クーパンの大規模な個人情報流出事態直後に生鮮食品配送市場で代替として浮上したSSG.COMの利用者数が、足元で再び減少に転じた。短期的にはいわゆる「脱パン族」の一部を吸収したものの、クーパンの「ワウメンバーシップ」水準の配送体験や価格・特典構造を完全に代替するのは難しかったとの評価が出ている。
SSG.COMは7日に新たな有料メンバーシップ「SSG7CLUB」を正式発売し、割引・ポイント還元とオンライン動画配信サービス(OTT)とのバンドル特典を前面に掲げて顧客ロックイン(Lock-in・囲い込み)を図る方針だ。
6日、データテック企業IGAworksのMobileIndexによると、SSG.COMの週間アクティブ利用者(WAU)はクーパンの個人情報流出事態が発生した昨年11月第4週(11月24〜30日)に119万4957人を記録した。
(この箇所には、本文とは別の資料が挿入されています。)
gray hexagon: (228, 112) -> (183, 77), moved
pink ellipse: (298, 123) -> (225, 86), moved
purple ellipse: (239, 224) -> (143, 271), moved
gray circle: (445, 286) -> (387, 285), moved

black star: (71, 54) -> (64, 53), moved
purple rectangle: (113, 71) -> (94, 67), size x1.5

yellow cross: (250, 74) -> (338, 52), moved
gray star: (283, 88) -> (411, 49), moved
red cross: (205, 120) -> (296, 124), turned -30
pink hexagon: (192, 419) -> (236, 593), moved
その後SSG.COMのWAUは12月第1週(12月1〜7日)と12月第2週(12月8〜14日)にそれぞれ128万5916人、152万9888人となり、2週間で28%(33万4931人)増加した。
これはSSG.COMが「脱パン族」の一部需要を一時的に取り込んだおかげだ。同じ期間、クーパンのWAUは11月第4週の2784万3021人から12月第2週の2735万813人へと約1.8%(49万2208人)減少した。
しかしSSG.COMのWAUは12月第3週に136万6802人、12月第4週に115万8442人へと減少し、クーパンの情報流出事態以前の水準に戻った。SSG.COMを一時的に利用した消費者がプラットフォームに定着せず、競合プラットフォームへ移った影響とみられる。
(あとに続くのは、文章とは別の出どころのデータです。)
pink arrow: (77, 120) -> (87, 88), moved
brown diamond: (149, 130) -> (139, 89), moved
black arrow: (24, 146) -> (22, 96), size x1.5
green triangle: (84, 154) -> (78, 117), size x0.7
SSG.COMはクーパンの情報流出事件以降、送料無料特典を強化し、休眠顧客向けのプロモーションを実施するなど、積極的に「脱パン族」の獲得に動いた。先月12〜19日の8日間、早朝の送料無料条件を従来の4万ウォンから2万ウォンに引き下げ、首都圏在住の顧客を対象に早朝配送で7万ウォン以上購入時に景品を提供した。3カ月以上未購入の顧客には、早朝・日中配送商品の4万ウォン以上の決済で1万ウォンの割引クーポンを付与した。
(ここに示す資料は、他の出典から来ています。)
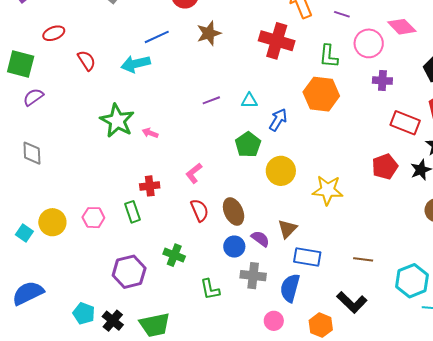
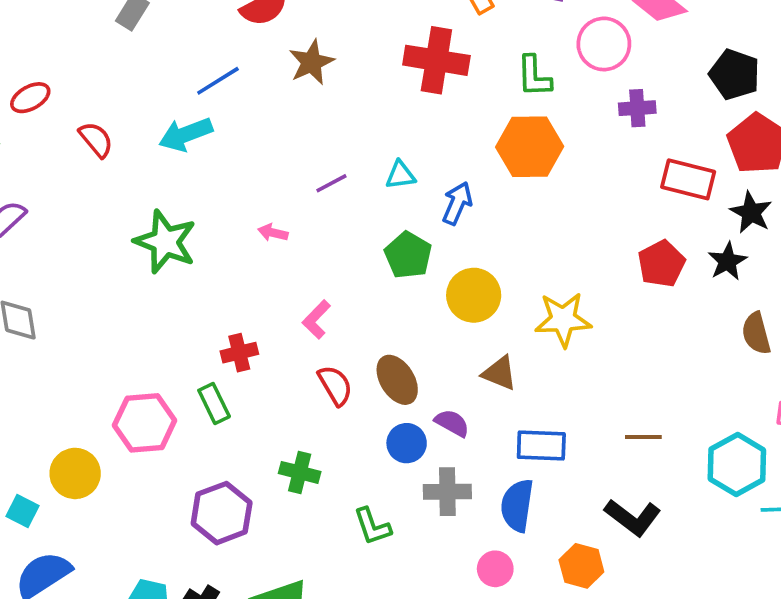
pink arrow: (150, 133) -> (273, 233), moved
pink hexagon: (93, 218) -> (145, 423), size x1.5
yellow circle: (52, 222) -> (75, 473), moved
brown triangle: (287, 229) -> (500, 373), moved, turned -45
cyan square: (24, 233) -> (23, 511), moved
またSSG.COMは先月18〜24日、3万ウォン以上の決済で利用できるクイックコマースサービス「バロクイック」の送料無料クーポンをアカウント当たり2枚ずつ支給するなど、積極的なプラットフォーム認知拡大に乗り出した。バロクイックは食品・生活用品などイーマート店舗の商品を、店舗半径3km以内の届け先に1時間前後で配送するサービスだ。
このような攻勢的なプロモーションにもかかわらず利用者数が再び減少したのは、プラットフォーム利用者がクーパンの「ワウメンバーシップ」水準の特典を体感しにくかったためとみられる。市場調査会社Embrainトレンドモニターが最近、全国の満19〜69歳の成人男女1000人を対象に実施した調査によると、回答者の55.3%が「利便性のためやむを得ずクーパンを引き続き利用しそうだ」と答えた。
SSG.COMは7日に発売する新規有料メンバーシップ「SSG7CLUB」を前面に押し出し、巻き返しを狙っている。SSG7CLUBは「スグ配送(日中・早朝・トレーダース)の決済額の7%をSSGマネーで還元する」という直感的な特典を訴求する。業界最高水準の固定還元率だという説明である。月額購読料は2900ウォンに設定した。
このほかSSG7CLUBは新世界百貨店モール・新世界モールの商品購入時に使える7%クーポン2枚、5%クーポン2枚も毎月付与する。3月からはOTT「TVING」と提携し、サブスクオプション型モデルも発売する予定だ。
メンバーシップ発売を前にした顧客の事前反応は悪くないとの評価だ。SSG.COMは先月、新規メンバーシップ発売の「通知申請」をした顧客に買い物支援金3000ウォンを支給するイベントを実施したところ、申請者が60万人を超えた。
イ・ミョングンSSG.COM営業本部長は「新メンバーシップはグロサリーの成長と顧客流入を加速し、協力会社の販路を一段と拡大する契機になる」と述べ、「プラットフォームの信頼度に差別化されたメンバーシップ特典を加え、安心して購入できる独歩的なプラットフォームとして地位を確立する」と語った。